On the other hand, what Rostand lacks in originality and depth of thought he possesses in brilliancy and mastery of style. Except for Cyrano, he can scarcely be said to have created a real character; but he can spin a dramatic situation out of a mere physical or moral detail, he can lift his audiences out of themselves by a succession of scintillating images, and in one respect his style is a continuous creation—namely, in the “cliquetis des mots” or the humorous portrayal of moods through the mere clash and jingle of words.
—May 17, 1922
QUESTIONS
1. In literature, improbabilities (such as Polyphemous, the one-eyed giant in the Odyssey) often serve as metaphors or allegories for something metaphysical or psychological or moral. What are the improbabilities in Cyrano—certainly the character’s nose is one—and do you think they work? Why? And what purpose do they serve?
2. One often hears of great men and women whose accomplishments seem to be compensations for some lack or defect: a failed father, an unloving mother, short stature, poverty. Cyrano’s panache is his great achievement. Do you think he has developed this quality in compensation for his unattractive nose? If so, what sort of clues does the play provide?

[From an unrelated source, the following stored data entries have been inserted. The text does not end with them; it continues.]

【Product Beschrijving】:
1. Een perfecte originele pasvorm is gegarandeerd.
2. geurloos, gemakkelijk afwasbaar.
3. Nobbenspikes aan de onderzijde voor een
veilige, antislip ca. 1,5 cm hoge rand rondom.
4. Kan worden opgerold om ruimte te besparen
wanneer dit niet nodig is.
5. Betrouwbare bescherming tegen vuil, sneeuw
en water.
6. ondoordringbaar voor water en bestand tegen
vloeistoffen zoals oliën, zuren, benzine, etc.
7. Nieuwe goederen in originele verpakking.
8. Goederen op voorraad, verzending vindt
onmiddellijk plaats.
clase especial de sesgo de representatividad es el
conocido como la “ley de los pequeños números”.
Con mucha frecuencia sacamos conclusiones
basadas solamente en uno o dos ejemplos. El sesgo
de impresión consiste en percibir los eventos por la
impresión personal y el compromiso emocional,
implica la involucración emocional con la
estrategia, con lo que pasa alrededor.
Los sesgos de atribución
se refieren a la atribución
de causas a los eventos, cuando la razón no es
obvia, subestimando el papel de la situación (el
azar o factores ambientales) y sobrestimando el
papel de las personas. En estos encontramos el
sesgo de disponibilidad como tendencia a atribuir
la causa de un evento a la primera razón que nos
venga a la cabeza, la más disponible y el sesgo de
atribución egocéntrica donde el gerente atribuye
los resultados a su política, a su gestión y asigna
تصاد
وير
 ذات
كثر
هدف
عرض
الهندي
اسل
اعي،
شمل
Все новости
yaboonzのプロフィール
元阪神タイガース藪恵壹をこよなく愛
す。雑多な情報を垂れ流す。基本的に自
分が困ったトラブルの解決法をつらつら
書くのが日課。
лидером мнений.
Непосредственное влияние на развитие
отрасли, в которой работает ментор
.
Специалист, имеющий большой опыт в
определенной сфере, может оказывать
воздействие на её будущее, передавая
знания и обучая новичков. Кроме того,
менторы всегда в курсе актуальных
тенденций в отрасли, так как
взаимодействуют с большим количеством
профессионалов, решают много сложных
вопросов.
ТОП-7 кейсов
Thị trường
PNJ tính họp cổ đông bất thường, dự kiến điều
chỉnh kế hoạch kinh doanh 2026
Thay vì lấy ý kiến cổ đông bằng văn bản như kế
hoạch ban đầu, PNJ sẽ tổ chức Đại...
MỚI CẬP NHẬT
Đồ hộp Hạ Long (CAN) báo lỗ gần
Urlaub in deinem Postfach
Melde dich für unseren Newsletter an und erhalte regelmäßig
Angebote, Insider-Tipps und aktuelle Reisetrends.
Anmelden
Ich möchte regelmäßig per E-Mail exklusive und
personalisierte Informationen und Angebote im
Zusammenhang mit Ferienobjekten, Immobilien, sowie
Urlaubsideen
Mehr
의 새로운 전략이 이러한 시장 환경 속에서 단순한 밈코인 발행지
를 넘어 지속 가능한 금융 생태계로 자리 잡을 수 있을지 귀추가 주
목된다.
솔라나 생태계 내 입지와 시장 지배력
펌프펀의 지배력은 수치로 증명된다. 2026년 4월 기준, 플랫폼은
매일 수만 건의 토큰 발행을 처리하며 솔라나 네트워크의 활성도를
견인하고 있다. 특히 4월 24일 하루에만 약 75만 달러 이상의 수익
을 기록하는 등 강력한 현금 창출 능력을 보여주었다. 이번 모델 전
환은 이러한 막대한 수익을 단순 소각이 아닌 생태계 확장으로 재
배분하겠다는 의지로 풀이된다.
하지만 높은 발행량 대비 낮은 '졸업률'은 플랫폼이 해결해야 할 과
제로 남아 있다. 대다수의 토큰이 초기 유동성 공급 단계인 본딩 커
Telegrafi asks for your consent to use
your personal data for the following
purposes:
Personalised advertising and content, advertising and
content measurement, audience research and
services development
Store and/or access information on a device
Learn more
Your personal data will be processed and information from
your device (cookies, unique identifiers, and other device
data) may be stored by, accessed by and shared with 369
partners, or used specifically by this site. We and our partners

3. What can be made of the friendship between Christian and Cyrano? Without the goal of wooing Roxane, would they be friends at all? Are they alter egos—that is, is there any Christian in Cyrano or Cyrano in Christian?
4. Is Roxane worth the fuss made over her? Is she a heroic character in any way?
5. Would it be possible for a man like Cyrano to exist and flourish today—with his panache intact? What are some of the things he might set out to do in today’s world?